Semarang, Sonora.ID – Calon Presiden Prabowo Subianto beberapa kali menyebutkan istilah “Ing ngarso sung tulodho” dalam debat capres ketiga, Minggu (7/1/24).
Pernyataan ini dilontarkan Prabowo untuk merespon capres nomor urut 1, Anies Baswedan terkait Kerjasama Selatan-Selatan, untuk mengungkapkan bahwa menjadi pemimpin tak hanya berbicara saja.
“Kenapa negara-negara Selatan sekarang melihat ke Indonesia? Karena kita berhasil membangun ekonomi kita. Jadi tidak hanya omong-omong, kerjanya omong saja. Enggak bisa, tidak, tidak bisa. Ing ngarso sung tulodho,” ungkap Prabowo.
Rupanya kalimat “ing ngarso sung tulodho” adalah penggalan dari ungkapan populer dari seorang Bapak Pendidikan Indonesia, Sang Guru dan Pelita Pendidikan, Ki Hadjar Dewantara yang berasal dari Bahasa Jawa.
Ungkapan ini dipenggal dari kalimat “Ing ngarso sung tulodho, Ing madyo mangun karso, Tut wuri handayani,” yang kini lebih dikenal sebagai semboyan pendidikan Indonesia.
Lalu apa sih arti ing ngarso sung tulodho, Sahabat Sonora? Lalu bagaimana pemimpin yang ing ngarso sung tulodho?
Arti Semboyan Pendidikan Indonesia
1. Ing ngarso sung tulodho
“Ing ngarso” berarti di depan, “Sung” berarti saya, dan “Tulodho” berarti tauladan. Atau jika disatukan menjadi satu kalimat berarti “di depan memberi teladan.”
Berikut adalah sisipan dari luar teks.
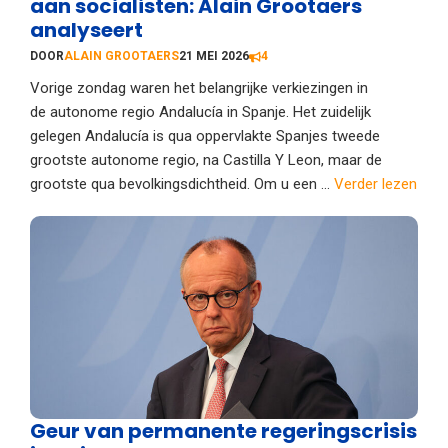
aan socialisten: Alain Grootaers
analyseert
DOOR
ALAIN GROOTAERS
21 MEI 2026
4
Vorige zondag waren het belangrijke verkiezingen in
de autonome regio Andalucía in Spanje. Het zuidelijk
gelegen Andalucía is qua oppervlakte Spanjes tweede
grootste autonome regio, na Castilla Y Leon, maar de
grootste qua bevolkingsdichtheid. Om u een ...
Verder lezen
Geur van permanente regeringscrisis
Baca Juga: Yusril Tegaskan Prabowo-Gibran Tetap Mendapat Legitimasi Hukum Politik yang Kokoh
2. Ing madyo mangun karso
“Ing madyo” berarti di tengah, “Mangun” berarti membangun, membangkitkan, atau menggugah, dan “Karso” berarti niat, kehendak, daya.
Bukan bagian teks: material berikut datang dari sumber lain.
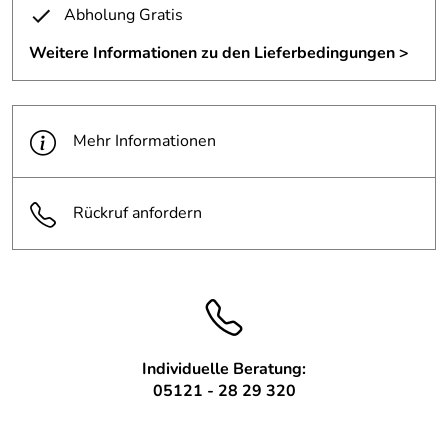
Abholung Gratis
Diese Arbeit ist von unserem Mitarbeiter Frank Sasse.
Weitere Informationen zu den Lieferbedingungen >
Mehr Informationen
Rückruf anfordern
Individuelle Beratung:
05121 - 28 29 320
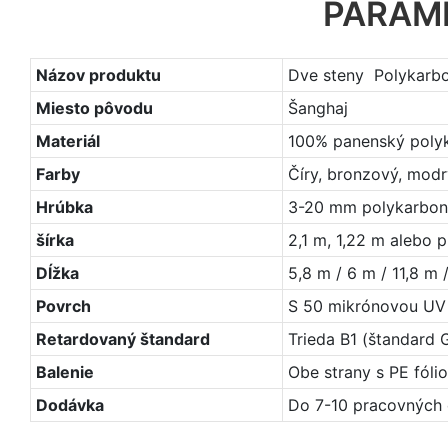
PARAM
Názov produktu
Dve steny Polykarb
Miesto pôvodu
Šanghaj
Materiál
100% panenský polyk
Farby
Číry, bronzový, modr
Hrúbka
3-20 mm polykarbon
šírka
2,1 m, 1,22 m alebo 
Dĺžka
5,8 m / 6 m / 11,8 m
Povrch
S 50 mikrónovou UV 
Retardovaný štandard
Trieda B1 (štandard 
Balenie
Obe strany s PE fóliou
Dodávka
Do 7-10 pracovných d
Atau jika disatukan menjadi satu kalimat berarti “di tengah membangkitkan niat,” atau dalam kata lain mendorong motivasi.
3. Tut Wuri Handayani
“Tut wuri” berarti dari belakang , dan “Handayani” berarti mendorong. Atau jika disatukan menjadi satu kalimat berarti “dari belakang memberi dorongan.” Kini kalimat ini juga diangkat menjadi slogan Kementerian Pendidikan Indonesia.
Trilogi Kepemimpinan Ki Hadjar Dewantara
Pada mulanya filosofi ini ditujukan kepada para pendidik agar bisa menginspirasi, memberikan suriteladan dan dapat membangkitkan motivasi siswanya.
Namun, semboyan yang diciptakan Ki Hadjar Dewantara ini bisa diartikan dalam konteks yang luas termasuk dalam hal kepemimpinan.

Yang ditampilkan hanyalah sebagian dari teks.